Quando visitávamos o
Utinga e atravessávamos de um lado a outro do lago, montados em tronco de
madeira, algo enorme passou arrastando pela nossas pernas. Se fosse uma cobra,
teria no mínimo dez metros. Ficamos do outro lado um longo tempo criando
coragem para atravessarmos de volta.
Esse é o tipo de
história que pode parecer pitoresca para alguém do sudeste, mas essa pessoa
nunca irá perceber o quanto ela fala sobre alguém que vive no norte e que ou
viveu situações semelhantes ou ouviu, desde pequeno, relatos desse tipo.
Para um escritor
amazônida, os seres encantados vivem em uma fronteira entre o real e o
imaginário, uma fronteira quase sempre impossível de ser definida.
Há muito da minha
vivência em Cabanagem, das minhas idas à floresta ou das viagens ao longo dos
rios, sim, porque aqui a estrada é o rio.
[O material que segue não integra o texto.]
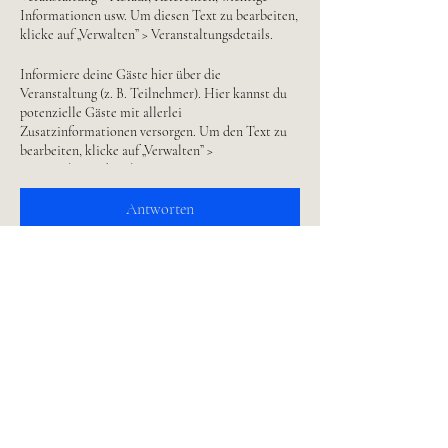
Informationen usw. Um diesen Text zu bearbeiten,
klicke auf „Verwalten” > Veranstaltungsdetails.
Informiere deine Gäste hier über die
Veranstaltung (z. B. Teilnehmer). Hier kannst du
potenzielle Gäste mit allerlei
Zusatzinformationen versorgen. Um den Text zu
bearbeiten, klicke auf „Verwalten” >
Veranstaltungsdetails.
Antworten
Nutze diesen Absatz, um Gäste über deine
Veranstaltung zu informieren (z. B. Teilnehmer).
Hier kannst du potenzielle Gäste mit allerlei
Zusatzinformationen versorgen. Um den Text zu
bearbeiten, klicke auf „Verwalten” >
Veranstaltungsdetails.
Diese Veranstaltung teilen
O rio é fonte de alimentos, via de
transporte e local de segredos e mistérios, afinal, as águas escuras dos rios
amazônicos parecem insondáveis e parecem poder abrigar toda uma variedade de
seres, de simples peixes a cobras grandes e mães d´água.
São mistérios que quem
não vive não Amazônia dificilmente irá compreender.
Como diz a música de Joãozinho
Gomes e Val Milhomem, “Quem nunca viu o Amazonas/
Jamais irá compreender
a crença de um povo/Sua ciência caseira/A reza das benzedeiras/
O dom milagroso”.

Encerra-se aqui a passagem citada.